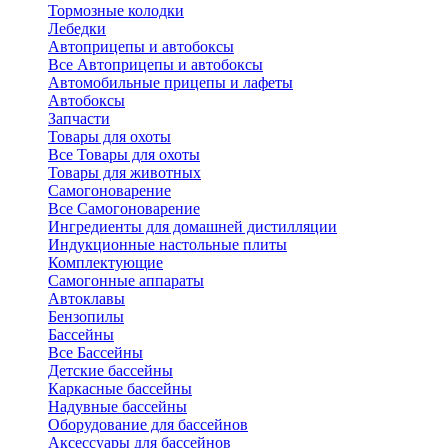
Тормозные колодки
Лебедки
Автоприцепы и автобоксы
Все Автоприцепы и автобоксы
Автомобильные прицепы и лафеты
Автобоксы
Запчасти
Товары для охоты
Все Товары для охоты
Товары для животных
Самогоноварение
Все Самогоноварение
Ингредиенты для домашней дистилляции
Индукционные настольные плиты
Комплектующие
Самогонные аппараты
Автоклавы
Бензопилы
Бассейны
Все Бассейны
Детские бассейны
Каркасные бассейны
Надувные бассейны
Оборудование для бассейнов
Аксессуары для бассейнов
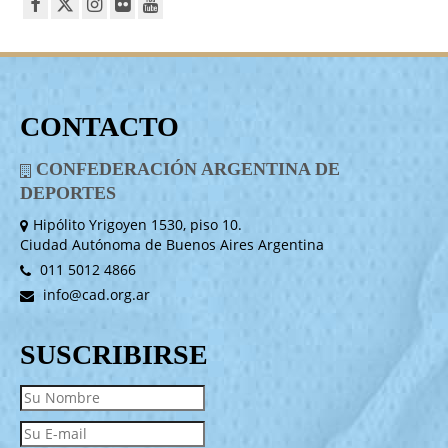
CONTACTO
CONFEDERACIÓN ARGENTINA DE
DEPORTES
Hipólito Yrigoyen 1530, piso 10.
Ciudad Autónoma de Buenos Aires Argentina
011 5012 4866
info@cad.org.ar
SUSCRIBIRSE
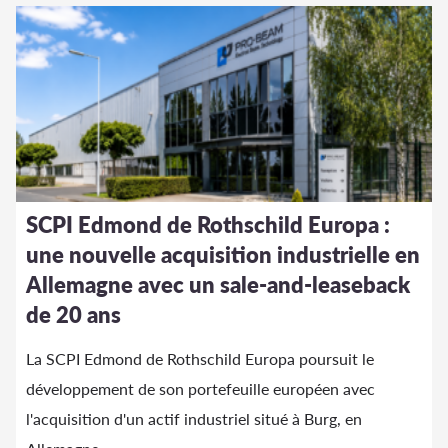
SCPI Edmond de Rothschild Europa :
une nouvelle acquisition industrielle en
Allemagne avec un sale-and-leaseback
de 20 ans
La SCPI Edmond de Rothschild Europa poursuit le
développement de son portefeuille européen avec
l'acquisition d'un actif industriel situé à Burg, en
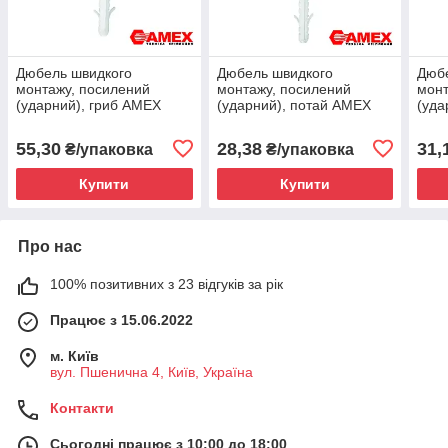
Дюбель швидкого
Дюбель швидкого
Дюб
монтажу, посилений
монтажу, посилений
монт
(ударний), гриб AMEX
(ударний), потай AMEX
(уда
6х60 KSMDK/K F30 30шт.
6х60 KSMDK/S F12 12шт.
6х60
55,30
28,38
31,
₴/упаковка
₴/упаковка
Купити
Купити
Про нас
100% позитивних з 23 відгуків за рік
Працює з 15.06.2022
м. Київ
вул. Пшенична 4, Київ, Україна
Контакти
Сьогодні працює з 10:00 до 18:00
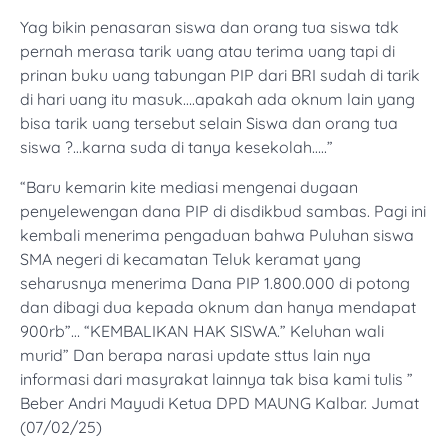
Yag bikin penasaran siswa dan orang tua siswa tdk
pernah merasa tarik uang atau terima uang tapi di
prinan buku uang tabungan PIP dari BRI sudah di tarik
di hari uang itu masuk….apakah ada oknum lain yang
bisa tarik uang tersebut selain Siswa dan orang tua
siswa ?…karna suda di tanya kesekolah…..”
“Baru kemarin kite mediasi mengenai dugaan
penyelewengan dana PIP di disdikbud sambas. Pagi ini
kembali menerima pengaduan bahwa Puluhan siswa
SMA negeri di kecamatan Teluk keramat yang
seharusnya menerima Dana PIP 1.800.000 di potong
dan dibagi dua kepada oknum dan hanya mendapat
900rb”… “KEMBALIKAN HAK SISWA.” Keluhan wali
murid” Dan berapa narasi update sttus lain nya
informasi dari masyrakat lainnya tak bisa kami tulis ”
Beber Andri Mayudi Ketua DPD MAUNG Kalbar. Jumat
(07/02/25)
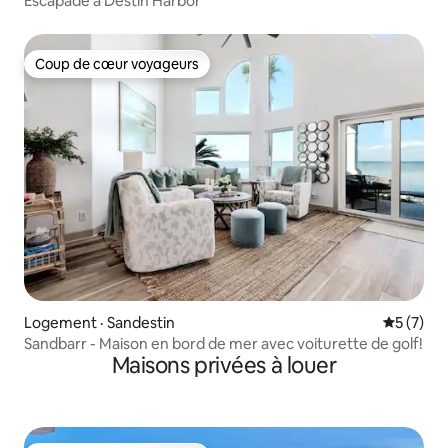
Escapade à Destin Harbor
Coup de cœur voyageurs
Coup de cœur voyageurs
Logement · Sandestin
Note moy
5 (7)
Sandbarr - Maison en bord de mer avec voiturette de golf!
Maisons privées à louer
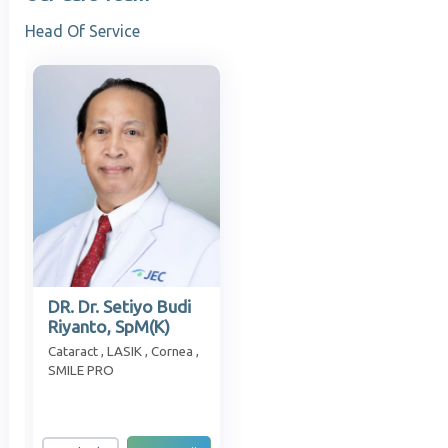
Head Of Service
DR. Dr. Setiyo Budi
Riyanto, SpM(K)
Cataract , LASIK , Cornea ,
SMILE PRO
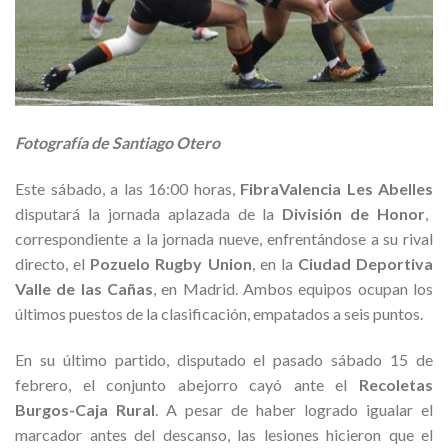
Fotografía de Santiago Otero
Este sábado, a las 16:00 horas,
FibraValencia Les Abelles
disputará la jornada aplazada de la
División de Honor
,
correspondiente a la jornada nueve, enfrentándose a su rival
directo, el
Pozuelo Rugby Union
, en la
Ciudad Deportiva
Valle de las Cañas
, en Madrid. Ambos equipos ocupan los
últimos puestos de la clasificación, empatados a seis puntos.
En su último partido, disputado el pasado sábado 15 de
febrero, el conjunto abejorro cayó ante el
Recoletas
Burgos-Caja Rural
. A pesar de haber logrado igualar el
marcador antes del descanso, las lesiones hicieron que el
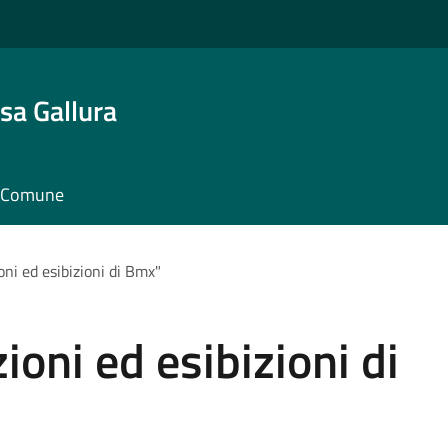
sa Gallura
il Comune
oni ed esibizioni di Bmx"
ioni ed esibizioni di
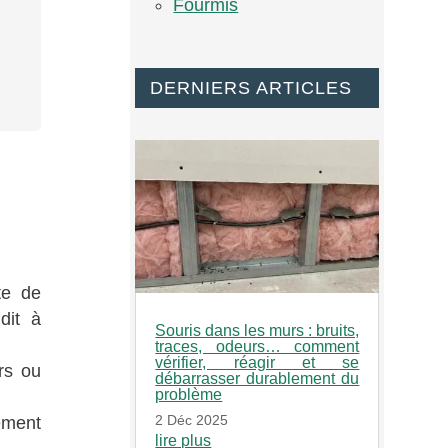
Fourmis
DERNIERS ARTICLES
te de
dit à
Souris dans les murs : bruits,
traces, odeurs… comment
vérifier, réagir et se
rs ou
débarrasser durablement du
problème
2 Déc 2025
ement
lire plus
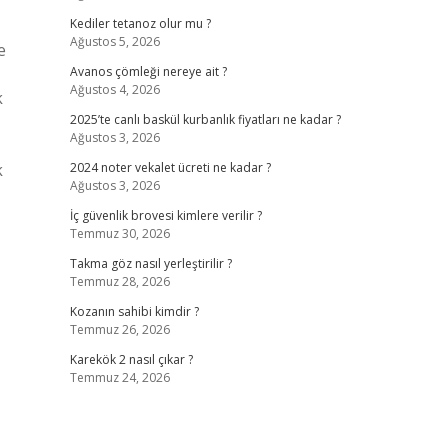
Kediler tetanoz olur mu ?
Ağustos 5, 2026
e
Avanos çömleği nereye ait ?
Ağustos 4, 2026
k
2025’te canlı baskül kurbanlık fiyatları ne kadar ?
Ağustos 3, 2026
k
2024 noter vekalet ücreti ne kadar ?
Ağustos 3, 2026
İç güvenlik brovesi kimlere verilir ?
Temmuz 30, 2026
Takma göz nasıl yerleştirilir ?
Temmuz 28, 2026
Kozanın sahibi kimdir ?
Temmuz 26, 2026
Karekök 2 nasıl çıkar ?
Temmuz 24, 2026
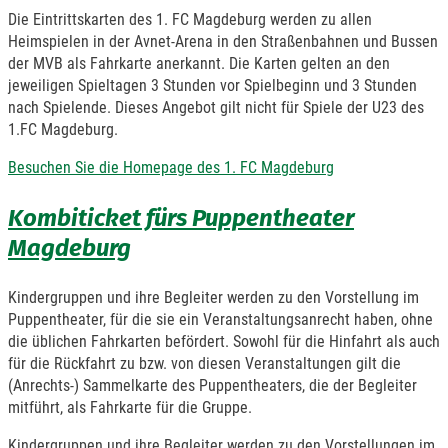
Die Eintrittskarten des 1. FC Magdeburg werden zu allen
Heimspielen in der Avnet-Arena in den Straßenbahnen und Bussen
der MVB als Fahrkarte anerkannt. Die Karten gelten an den
jeweiligen Spieltagen 3 Stunden vor Spielbeginn und 3 Stunden
nach Spielende. Dieses Angebot gilt nicht für Spiele der U23 des
1.FC Magdeburg.
Besuchen Sie die Homepage des 1. FC Magdeburg
Kombiticket fürs Puppentheater
Magdeburg
Kindergruppen und ihre Begleiter werden zu den Vorstellung im
Puppentheater, für die sie ein Veranstaltungsanrecht haben, ohne
die üblichen Fahrkarten befördert. Sowohl für die Hinfahrt als auch
für die Rückfahrt zu bzw. von diesen Veranstaltungen gilt die
(Anrechts-) Sammelkarte des Puppentheaters, die der Begleiter
mitführt, als Fahrkarte für die Gruppe.
Kindergruppen und ihre Begleiter werden zu den Vorstellungen im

> **Try it**
Identify the lines above with the word "tarik". Copy them.

> **Exercise solution**
pernah merasa tarik uang atau terima uang tapi di
prinan buku uang tabungan PIP dari BRI sudah di tarik
bisa tarik uang tersebut selain Siswa dan orang tua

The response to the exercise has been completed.